---------- STORED DATA ----------

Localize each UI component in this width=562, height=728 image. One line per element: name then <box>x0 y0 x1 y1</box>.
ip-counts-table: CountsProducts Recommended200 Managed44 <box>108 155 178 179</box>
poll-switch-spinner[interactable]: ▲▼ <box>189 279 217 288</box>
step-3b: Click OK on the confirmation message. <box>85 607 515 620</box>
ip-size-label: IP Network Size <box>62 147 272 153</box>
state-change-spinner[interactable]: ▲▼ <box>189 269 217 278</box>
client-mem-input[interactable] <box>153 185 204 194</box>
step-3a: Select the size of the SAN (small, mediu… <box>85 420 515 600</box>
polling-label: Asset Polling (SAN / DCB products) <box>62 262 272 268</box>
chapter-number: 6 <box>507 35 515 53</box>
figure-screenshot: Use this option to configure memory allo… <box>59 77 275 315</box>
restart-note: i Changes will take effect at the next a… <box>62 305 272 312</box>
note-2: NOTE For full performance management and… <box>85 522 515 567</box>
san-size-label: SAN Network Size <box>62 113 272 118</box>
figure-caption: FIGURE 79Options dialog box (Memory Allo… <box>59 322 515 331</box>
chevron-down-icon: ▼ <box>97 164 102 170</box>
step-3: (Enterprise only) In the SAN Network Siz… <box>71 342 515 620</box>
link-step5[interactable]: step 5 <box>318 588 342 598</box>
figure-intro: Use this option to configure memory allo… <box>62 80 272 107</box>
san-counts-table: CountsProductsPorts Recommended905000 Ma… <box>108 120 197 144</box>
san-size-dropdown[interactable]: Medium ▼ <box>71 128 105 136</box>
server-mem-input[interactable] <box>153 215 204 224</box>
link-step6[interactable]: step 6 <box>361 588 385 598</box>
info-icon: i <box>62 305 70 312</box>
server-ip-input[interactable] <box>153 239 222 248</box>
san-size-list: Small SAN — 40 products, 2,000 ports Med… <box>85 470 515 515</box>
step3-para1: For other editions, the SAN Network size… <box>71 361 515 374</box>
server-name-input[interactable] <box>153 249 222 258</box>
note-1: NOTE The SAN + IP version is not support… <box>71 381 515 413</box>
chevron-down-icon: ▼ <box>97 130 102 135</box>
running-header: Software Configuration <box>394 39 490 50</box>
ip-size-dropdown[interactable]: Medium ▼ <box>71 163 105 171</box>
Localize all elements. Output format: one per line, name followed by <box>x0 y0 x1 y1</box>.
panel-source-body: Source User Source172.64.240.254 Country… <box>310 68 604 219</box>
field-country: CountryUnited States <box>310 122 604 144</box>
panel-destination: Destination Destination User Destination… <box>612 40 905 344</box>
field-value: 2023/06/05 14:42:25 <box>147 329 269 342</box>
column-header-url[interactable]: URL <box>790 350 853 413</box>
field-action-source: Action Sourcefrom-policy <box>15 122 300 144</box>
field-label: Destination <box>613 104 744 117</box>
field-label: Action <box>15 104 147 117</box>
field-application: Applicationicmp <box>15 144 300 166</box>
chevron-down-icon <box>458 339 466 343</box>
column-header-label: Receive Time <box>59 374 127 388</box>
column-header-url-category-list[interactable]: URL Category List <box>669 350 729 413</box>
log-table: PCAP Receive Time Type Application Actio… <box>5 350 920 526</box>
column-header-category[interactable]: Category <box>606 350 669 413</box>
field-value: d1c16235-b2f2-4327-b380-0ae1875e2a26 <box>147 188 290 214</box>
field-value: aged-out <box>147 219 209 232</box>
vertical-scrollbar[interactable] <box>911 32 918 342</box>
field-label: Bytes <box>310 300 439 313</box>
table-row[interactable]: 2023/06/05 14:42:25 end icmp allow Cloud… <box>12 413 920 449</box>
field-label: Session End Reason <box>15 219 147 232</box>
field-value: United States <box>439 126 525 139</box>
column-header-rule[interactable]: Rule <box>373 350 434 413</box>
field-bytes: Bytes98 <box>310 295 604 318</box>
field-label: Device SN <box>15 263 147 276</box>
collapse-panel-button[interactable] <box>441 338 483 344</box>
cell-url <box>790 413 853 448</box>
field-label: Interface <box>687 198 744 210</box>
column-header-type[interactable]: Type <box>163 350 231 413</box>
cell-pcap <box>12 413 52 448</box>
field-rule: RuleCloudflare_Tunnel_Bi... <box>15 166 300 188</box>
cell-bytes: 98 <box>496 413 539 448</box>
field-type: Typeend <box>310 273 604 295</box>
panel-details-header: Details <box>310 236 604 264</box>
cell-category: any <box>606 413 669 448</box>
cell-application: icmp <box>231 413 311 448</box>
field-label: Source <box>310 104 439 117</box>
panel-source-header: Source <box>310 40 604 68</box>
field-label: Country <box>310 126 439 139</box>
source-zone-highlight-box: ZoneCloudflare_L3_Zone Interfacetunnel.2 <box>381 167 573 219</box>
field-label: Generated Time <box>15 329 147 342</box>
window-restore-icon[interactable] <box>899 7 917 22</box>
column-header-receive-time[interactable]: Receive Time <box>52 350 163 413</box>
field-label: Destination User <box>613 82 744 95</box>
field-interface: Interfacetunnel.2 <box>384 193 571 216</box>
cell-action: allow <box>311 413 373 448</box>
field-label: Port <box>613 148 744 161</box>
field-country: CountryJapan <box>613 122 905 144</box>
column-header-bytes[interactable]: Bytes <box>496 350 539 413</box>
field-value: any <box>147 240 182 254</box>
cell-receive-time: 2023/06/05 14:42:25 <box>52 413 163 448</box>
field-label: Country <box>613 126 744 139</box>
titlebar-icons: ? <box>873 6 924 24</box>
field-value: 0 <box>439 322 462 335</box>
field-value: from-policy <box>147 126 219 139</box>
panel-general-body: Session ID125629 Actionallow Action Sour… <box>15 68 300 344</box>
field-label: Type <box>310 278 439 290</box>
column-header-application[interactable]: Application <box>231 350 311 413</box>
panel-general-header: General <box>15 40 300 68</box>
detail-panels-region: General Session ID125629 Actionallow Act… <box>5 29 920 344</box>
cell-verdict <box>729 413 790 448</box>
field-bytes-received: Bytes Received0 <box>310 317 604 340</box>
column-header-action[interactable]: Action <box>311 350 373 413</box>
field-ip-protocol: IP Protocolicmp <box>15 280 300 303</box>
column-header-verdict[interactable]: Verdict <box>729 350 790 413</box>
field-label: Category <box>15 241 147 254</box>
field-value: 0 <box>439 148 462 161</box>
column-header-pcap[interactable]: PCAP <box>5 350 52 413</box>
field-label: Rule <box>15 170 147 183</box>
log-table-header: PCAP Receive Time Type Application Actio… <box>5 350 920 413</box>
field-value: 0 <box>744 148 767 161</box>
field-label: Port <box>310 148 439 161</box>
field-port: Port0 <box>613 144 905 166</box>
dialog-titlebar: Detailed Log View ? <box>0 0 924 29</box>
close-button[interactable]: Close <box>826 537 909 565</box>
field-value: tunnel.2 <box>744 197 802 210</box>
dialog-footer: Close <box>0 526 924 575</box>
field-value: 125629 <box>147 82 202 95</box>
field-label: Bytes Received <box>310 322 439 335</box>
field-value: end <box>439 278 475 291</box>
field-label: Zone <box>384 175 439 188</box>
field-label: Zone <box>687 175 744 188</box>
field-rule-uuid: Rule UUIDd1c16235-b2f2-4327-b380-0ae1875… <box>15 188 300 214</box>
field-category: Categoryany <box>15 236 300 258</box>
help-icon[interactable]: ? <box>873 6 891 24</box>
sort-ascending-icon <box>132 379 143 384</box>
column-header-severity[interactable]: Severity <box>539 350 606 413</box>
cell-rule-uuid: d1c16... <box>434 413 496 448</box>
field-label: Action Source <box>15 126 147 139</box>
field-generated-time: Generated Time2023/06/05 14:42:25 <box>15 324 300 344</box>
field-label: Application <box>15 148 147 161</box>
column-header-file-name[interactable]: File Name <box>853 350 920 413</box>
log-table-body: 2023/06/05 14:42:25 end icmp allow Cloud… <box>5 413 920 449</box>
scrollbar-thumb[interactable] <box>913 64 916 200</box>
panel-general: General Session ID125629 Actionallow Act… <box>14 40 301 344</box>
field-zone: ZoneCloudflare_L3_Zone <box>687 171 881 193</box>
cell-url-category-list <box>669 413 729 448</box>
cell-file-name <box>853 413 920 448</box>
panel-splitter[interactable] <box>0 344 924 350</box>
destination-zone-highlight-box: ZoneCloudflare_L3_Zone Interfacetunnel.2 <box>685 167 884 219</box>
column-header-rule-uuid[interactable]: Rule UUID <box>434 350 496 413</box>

----------

-- TASK DIRECTIONS --
Show every line of the listing containing the string "counts" by copying it.

-- OUTPUT BELOW --
ip-counts-table: CountsProducts Recommended200 Managed44 <box>108 155 178 179</box>
san-counts-table: CountsProductsPorts Recommended905000 Ma… <box>108 120 197 144</box>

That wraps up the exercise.